Henry Brown '23
Snow days are arguably the best thing in the world. As kindergarteners, our elation was unmatched when flurries started to blow in the wind. We would all rush to the classroom window, starting in awe, hoping that the next day would be filled with snowball fights and sledding. Now, as high-schoolers, seeing a blanket of snow cover the roads through our sleep-deprived eyes is possibly even more exciting, as it promises a few extra hours of sleep. Even over break or on a weekend, a small dusting is much appreciated, as the tranquility of the white landscape slows everything down.
Unfortunately, the future of snow days could be in jeopardy. Zoom appears to pose the greatest threat at present, as we can theoretically have virtual classes regardless of the weather. However, this will almost certainly not be the case on the Close. Contrary to popular belief, most teachers actually enjoy the occasional snow day, even if they do become a day behind on their lessons. If the faculty doesn’t oppose shutting when there’s inclement weather, then the administrations at the three schools will most likely follow their lead. They could also cancel classes for just the students while continuing to conduct meetings for administrative faculty on Zoom. Additionally, unless the Close pre-cancels school the day before, few students will have brought home all of the supplies necessary for remote learning.

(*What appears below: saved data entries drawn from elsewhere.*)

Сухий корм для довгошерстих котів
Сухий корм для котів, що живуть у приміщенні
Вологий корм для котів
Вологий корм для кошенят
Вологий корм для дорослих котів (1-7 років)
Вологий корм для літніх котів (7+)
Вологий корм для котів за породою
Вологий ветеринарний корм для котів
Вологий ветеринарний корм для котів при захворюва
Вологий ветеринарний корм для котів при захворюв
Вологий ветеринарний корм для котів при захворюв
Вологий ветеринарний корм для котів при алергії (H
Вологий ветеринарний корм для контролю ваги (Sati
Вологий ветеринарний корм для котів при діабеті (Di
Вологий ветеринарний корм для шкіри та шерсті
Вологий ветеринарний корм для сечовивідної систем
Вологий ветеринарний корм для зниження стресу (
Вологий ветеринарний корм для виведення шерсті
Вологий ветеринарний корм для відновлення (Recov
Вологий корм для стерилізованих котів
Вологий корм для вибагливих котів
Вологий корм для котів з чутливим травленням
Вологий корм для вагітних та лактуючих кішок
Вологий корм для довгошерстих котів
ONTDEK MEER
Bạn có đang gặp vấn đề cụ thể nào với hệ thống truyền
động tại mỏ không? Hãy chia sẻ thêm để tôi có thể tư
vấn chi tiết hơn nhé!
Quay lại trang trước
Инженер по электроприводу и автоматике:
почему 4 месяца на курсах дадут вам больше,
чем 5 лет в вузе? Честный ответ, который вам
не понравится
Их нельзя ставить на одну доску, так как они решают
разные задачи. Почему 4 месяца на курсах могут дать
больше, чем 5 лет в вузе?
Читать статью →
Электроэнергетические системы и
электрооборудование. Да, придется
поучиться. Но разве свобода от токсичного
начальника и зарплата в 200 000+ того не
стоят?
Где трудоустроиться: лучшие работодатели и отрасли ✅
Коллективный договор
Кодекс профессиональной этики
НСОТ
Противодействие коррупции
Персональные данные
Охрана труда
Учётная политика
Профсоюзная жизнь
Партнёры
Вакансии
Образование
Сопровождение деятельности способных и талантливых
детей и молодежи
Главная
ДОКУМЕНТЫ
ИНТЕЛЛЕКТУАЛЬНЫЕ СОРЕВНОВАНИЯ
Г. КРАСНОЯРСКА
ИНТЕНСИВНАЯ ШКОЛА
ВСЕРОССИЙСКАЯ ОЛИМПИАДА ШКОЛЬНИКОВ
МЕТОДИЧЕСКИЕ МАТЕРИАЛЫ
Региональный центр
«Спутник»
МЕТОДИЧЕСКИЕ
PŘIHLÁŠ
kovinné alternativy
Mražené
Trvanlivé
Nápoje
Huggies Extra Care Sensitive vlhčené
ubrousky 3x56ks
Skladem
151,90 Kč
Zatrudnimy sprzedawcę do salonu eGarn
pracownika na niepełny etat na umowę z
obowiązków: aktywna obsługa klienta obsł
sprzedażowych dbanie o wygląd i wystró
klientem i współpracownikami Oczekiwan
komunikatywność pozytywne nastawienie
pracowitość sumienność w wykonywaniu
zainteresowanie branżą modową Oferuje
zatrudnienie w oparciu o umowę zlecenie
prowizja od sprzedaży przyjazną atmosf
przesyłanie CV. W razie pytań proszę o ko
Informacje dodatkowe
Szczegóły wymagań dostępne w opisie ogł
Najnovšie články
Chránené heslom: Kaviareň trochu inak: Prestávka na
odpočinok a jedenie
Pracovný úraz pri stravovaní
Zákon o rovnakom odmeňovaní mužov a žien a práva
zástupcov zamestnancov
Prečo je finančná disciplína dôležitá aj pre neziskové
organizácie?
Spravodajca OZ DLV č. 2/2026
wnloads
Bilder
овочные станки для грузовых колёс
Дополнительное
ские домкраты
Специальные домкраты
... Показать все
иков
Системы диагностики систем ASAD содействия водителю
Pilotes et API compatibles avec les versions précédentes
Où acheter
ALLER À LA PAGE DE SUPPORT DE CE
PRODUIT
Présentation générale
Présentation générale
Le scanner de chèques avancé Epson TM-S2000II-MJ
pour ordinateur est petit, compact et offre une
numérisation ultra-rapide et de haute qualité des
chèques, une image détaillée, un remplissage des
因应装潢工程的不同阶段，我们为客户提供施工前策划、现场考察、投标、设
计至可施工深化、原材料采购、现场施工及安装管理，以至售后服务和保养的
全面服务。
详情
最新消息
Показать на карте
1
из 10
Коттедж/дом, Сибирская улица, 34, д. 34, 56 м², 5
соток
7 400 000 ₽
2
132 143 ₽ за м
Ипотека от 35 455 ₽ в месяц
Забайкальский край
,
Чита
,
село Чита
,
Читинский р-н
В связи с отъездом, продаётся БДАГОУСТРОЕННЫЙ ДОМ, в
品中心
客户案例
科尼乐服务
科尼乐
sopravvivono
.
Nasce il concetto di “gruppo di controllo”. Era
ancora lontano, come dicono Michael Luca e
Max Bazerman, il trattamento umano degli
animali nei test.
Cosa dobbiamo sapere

So, why should we be concerned about snow days? Two words: climate change. In an article recently published in The Washington Post, the author, the Capital Weather Gang, explains that DC’s climate is rapidly becoming more Southern. While global average temperatures have increased by about 2.2 ºF (1.2 ºC), the average winter temperature in the District has risen 2.9 ºF (1.6 ºC) and could rise an additional from four to ten degrees by 2080, depending on the extent to which humanity caps carbon emissions. This would mean that our climate could resemble that of present day Mississippi. We are already seeing the cherry blossoms bloom earlier, fewer days below freezing, and snowfall totals trending downward over the past century. The last time the temperature dipped below 0 ºF was in 1994.
Let’s face it – our kids will almost certainly enjoy fewer snow days than we or our parents did. There will simply be fewer days when it is cold enough to snow. However, just because it is getting warmer does not mean that snowstorms will become lesser in magnitude. In January 2016, a huge blizzard covered DC in 18.8 inches of snow, cancelling schools for days. While that January saw lower-than-average temperatures, that winter’s December was the warmest on record. Furthermore, during the 2009-10 winter, the District saw 56.1 inches of snow, the most since NOAA, the National Oceanic and Atmospheric Administration, started tracking snow totals back in 1888. Yet, that winter abruptly ended with a final freeze on February 27th, the earliest on record. The second earliest was on March 1st, 2020. While DC is known for its sporadic climate (i.e. when it is 35 ºF one day and 70 ºF the next), similar patterns across the country are showing that a warmer winter does not necessarily correlate with smaller snowstorms.
However, more winter days above 70 ºF is nothing to celebrate. Without significant action, billions would be forced to emigrate from their home countries. The United States alone would have to spend tens of billions (if not, more) each year rebuilding infrastructure wiped out by natural disasters. And sea levels would rise considerably, making some cities and even countries, like the Netherlands, almost entirely uninhabitable. Although we have an existential crisis on our hands, the challenge of halting all greenhouse gas emissions provides us a tremendous opportunity. A mobilization similar to the magnitude of World War II is necessary, one, to cut pollution, but two, to stimulate the economy in the wake of the pandemic. Is it feasible? It’s not a matter of whether or not we can do it. It’s a matter of preserving human society as we know it.
So, is the snow day in peril? It’s up to us. If DC’s climate is set to become like that of Mississippi’s without action, we can essentially say goodbye to the snow day. While it is possible to see snow in Magnolia State, it’s a once in a lifetime event. But it doesn’t have to be this way. Let’s get to work and save the snow day, together.